> **Provided data**:
————

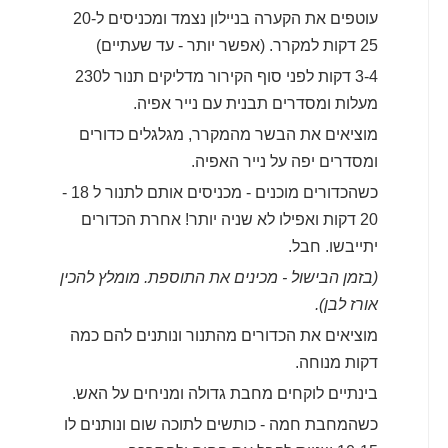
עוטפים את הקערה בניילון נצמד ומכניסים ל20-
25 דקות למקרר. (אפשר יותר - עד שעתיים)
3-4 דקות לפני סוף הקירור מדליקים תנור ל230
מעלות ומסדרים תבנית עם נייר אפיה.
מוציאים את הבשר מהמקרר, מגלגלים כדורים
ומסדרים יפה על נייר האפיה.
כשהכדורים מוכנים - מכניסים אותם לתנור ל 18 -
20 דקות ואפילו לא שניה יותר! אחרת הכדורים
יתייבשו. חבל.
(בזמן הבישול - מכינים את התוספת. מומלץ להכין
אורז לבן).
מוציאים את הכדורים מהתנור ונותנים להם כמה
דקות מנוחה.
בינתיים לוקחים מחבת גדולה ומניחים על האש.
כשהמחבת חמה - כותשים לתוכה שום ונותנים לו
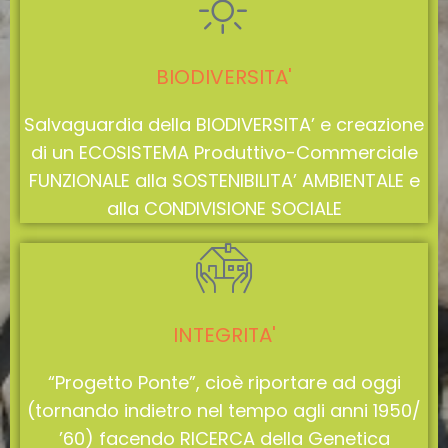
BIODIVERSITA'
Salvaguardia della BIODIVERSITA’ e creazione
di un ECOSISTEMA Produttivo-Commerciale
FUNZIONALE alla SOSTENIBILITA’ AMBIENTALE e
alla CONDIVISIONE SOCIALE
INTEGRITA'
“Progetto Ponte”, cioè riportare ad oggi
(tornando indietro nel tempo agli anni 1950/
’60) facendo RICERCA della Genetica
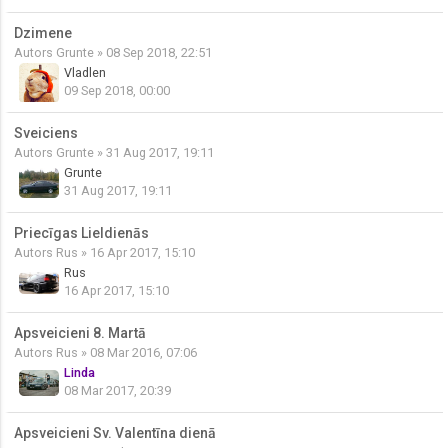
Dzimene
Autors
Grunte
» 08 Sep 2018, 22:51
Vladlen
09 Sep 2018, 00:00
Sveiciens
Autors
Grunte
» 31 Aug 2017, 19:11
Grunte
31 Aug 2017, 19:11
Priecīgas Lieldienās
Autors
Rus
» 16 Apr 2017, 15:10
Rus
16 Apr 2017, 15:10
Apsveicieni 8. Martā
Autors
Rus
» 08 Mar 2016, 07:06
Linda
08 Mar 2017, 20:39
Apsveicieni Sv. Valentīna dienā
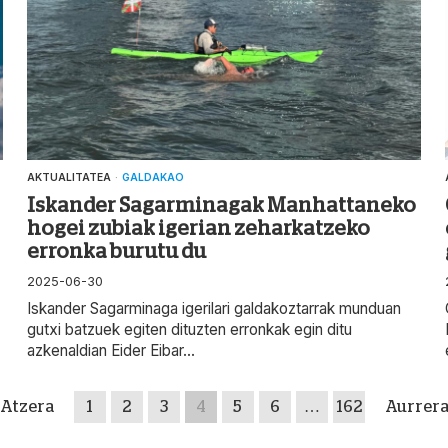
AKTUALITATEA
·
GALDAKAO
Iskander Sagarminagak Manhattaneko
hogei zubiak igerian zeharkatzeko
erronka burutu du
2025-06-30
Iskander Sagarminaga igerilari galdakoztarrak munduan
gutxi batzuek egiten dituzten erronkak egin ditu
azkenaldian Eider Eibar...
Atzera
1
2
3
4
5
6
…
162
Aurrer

————

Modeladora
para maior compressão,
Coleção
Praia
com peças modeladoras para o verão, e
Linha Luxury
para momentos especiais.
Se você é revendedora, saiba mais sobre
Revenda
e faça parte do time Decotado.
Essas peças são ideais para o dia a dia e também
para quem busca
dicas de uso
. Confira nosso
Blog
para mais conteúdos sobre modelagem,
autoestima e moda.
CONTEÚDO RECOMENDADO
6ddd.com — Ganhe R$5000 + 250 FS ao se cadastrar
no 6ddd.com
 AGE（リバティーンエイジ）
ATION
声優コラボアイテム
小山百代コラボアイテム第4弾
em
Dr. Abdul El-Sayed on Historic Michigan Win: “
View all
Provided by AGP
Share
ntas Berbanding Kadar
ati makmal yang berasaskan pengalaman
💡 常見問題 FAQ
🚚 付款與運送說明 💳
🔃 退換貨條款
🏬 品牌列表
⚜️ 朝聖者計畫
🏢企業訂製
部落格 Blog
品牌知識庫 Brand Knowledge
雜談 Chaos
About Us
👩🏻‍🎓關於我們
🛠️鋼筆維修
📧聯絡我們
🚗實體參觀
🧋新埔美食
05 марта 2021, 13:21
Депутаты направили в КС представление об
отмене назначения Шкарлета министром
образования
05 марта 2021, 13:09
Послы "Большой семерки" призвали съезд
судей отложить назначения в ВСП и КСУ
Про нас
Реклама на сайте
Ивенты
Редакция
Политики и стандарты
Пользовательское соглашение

————

> **Work item**: From the entries above, give again exactly the lines running from the line with "Депутаты направили в КС представление об" to the line with "Пользовательское соглашение"; include both of those lines.

> **Result of the exercise**:
Депутаты направили в КС представление об
отмене назначения Шкарлета министром
образования
05 марта 2021, 13:09
Послы "Большой семерки" призвали съезд
судей отложить назначения в ВСП и КСУ
Про нас
Реклама на сайте
Ивенты
Редакция
Политики и стандарты
Пользовательское соглашение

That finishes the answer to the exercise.